• Assignment
Within the listing below, tally the lines where the word "plot" appears, and answer with nothing but the tally.

• Dataset extract

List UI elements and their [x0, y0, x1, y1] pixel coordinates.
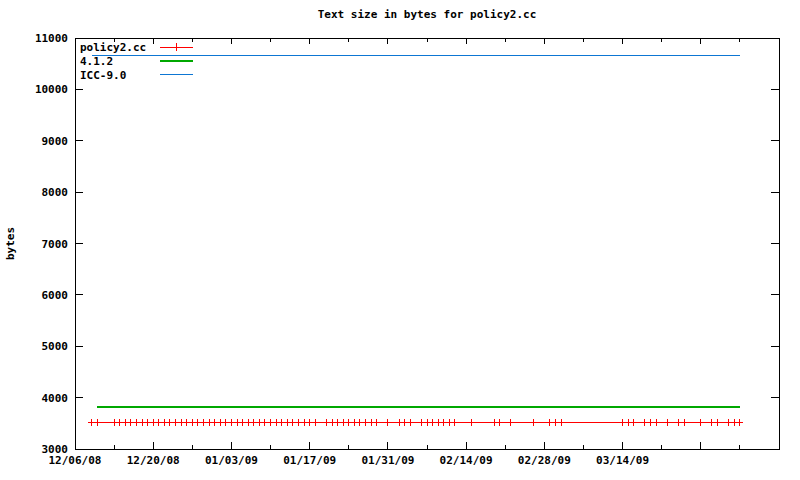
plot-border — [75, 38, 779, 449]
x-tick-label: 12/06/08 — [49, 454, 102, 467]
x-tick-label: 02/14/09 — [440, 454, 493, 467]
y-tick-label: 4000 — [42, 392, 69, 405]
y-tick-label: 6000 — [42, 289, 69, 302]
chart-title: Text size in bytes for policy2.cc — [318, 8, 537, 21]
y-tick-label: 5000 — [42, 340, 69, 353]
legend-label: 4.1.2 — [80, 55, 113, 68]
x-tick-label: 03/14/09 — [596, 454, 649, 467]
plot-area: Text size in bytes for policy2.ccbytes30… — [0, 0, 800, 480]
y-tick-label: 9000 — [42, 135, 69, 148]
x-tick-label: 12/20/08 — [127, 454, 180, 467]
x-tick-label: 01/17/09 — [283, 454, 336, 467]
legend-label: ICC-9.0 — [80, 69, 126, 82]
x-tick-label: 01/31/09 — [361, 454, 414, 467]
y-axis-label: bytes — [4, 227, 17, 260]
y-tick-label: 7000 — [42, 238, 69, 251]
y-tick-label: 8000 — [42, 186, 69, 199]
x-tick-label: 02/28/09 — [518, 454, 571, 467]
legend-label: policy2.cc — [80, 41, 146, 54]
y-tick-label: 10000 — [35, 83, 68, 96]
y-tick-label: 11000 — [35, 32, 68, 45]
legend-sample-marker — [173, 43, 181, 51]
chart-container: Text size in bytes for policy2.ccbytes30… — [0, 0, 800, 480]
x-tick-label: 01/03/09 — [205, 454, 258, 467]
---
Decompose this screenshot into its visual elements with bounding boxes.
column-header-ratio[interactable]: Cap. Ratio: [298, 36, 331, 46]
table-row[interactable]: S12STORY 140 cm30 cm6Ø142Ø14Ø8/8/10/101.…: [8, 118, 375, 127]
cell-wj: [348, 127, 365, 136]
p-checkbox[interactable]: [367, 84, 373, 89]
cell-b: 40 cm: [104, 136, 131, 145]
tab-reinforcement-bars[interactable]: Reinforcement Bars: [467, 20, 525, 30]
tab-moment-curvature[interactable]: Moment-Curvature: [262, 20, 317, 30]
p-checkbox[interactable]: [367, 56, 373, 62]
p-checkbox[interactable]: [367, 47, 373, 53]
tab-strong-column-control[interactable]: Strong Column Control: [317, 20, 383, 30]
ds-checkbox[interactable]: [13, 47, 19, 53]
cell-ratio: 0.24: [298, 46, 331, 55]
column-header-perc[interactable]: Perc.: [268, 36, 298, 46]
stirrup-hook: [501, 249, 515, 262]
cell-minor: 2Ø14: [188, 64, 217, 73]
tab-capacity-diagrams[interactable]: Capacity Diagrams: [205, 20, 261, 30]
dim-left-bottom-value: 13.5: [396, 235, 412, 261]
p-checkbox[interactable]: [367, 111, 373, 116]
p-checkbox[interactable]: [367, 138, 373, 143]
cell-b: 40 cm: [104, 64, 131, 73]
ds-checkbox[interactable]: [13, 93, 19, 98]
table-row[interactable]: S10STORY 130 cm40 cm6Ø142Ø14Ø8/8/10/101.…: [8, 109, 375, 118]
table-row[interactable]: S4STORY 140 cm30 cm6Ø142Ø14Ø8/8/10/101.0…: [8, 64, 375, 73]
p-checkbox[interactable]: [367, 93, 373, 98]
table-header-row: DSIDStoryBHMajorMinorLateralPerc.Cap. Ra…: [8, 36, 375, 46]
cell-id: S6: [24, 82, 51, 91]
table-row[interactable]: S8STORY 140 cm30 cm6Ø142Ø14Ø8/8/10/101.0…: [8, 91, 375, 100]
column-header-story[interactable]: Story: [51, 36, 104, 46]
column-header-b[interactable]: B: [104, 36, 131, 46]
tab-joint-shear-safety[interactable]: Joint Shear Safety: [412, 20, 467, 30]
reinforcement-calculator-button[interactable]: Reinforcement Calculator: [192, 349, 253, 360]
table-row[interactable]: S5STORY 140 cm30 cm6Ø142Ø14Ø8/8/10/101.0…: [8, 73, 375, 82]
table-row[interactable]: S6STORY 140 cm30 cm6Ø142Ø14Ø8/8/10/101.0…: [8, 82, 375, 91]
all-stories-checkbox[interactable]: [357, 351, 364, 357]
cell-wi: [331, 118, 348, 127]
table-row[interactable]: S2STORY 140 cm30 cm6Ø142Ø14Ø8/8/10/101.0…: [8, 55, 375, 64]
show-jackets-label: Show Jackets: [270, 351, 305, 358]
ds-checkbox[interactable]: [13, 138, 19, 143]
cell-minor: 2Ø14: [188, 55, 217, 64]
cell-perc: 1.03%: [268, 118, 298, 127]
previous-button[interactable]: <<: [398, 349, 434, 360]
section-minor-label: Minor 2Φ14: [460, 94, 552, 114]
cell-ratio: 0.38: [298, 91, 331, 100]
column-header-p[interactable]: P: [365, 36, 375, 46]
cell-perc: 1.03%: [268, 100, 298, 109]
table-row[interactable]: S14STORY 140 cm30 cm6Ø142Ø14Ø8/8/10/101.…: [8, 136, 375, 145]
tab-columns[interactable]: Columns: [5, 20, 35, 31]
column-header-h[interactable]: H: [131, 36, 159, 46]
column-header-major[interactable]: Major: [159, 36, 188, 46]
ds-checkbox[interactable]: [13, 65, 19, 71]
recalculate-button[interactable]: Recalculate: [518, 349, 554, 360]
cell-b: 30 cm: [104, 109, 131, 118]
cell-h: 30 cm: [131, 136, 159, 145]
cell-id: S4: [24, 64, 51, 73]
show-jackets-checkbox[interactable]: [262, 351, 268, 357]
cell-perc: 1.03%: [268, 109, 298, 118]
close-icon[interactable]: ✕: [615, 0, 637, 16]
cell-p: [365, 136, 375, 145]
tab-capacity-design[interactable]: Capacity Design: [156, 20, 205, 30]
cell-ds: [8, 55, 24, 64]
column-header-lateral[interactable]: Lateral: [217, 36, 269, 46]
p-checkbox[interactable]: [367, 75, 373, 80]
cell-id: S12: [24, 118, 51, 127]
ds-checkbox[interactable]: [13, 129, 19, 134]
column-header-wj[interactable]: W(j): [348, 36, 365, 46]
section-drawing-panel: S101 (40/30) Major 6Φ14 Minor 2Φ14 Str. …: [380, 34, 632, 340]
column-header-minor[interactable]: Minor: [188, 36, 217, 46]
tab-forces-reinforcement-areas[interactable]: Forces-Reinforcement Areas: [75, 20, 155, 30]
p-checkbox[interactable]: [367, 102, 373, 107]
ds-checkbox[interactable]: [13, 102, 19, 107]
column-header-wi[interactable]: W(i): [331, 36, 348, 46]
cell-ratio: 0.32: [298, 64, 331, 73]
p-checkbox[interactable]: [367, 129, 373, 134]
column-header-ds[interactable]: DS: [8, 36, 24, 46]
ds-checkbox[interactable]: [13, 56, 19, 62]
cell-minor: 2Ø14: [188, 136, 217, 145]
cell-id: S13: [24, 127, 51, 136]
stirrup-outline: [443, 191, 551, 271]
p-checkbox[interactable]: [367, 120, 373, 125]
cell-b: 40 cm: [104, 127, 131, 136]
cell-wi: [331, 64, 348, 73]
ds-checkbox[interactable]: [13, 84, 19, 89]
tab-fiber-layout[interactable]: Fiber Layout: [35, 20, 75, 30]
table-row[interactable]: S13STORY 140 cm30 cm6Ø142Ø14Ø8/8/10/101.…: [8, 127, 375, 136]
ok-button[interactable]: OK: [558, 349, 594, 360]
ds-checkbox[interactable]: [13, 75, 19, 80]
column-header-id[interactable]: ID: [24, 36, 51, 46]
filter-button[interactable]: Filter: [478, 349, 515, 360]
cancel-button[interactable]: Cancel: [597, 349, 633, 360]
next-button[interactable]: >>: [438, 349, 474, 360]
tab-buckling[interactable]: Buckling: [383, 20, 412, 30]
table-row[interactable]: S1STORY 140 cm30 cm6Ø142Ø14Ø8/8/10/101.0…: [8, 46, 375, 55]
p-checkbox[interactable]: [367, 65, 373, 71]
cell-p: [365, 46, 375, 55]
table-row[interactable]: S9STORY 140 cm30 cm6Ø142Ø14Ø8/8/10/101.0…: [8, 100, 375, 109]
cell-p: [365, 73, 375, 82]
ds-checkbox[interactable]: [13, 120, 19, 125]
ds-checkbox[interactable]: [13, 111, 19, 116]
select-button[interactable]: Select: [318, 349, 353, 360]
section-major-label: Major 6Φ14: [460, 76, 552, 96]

• Written answer
2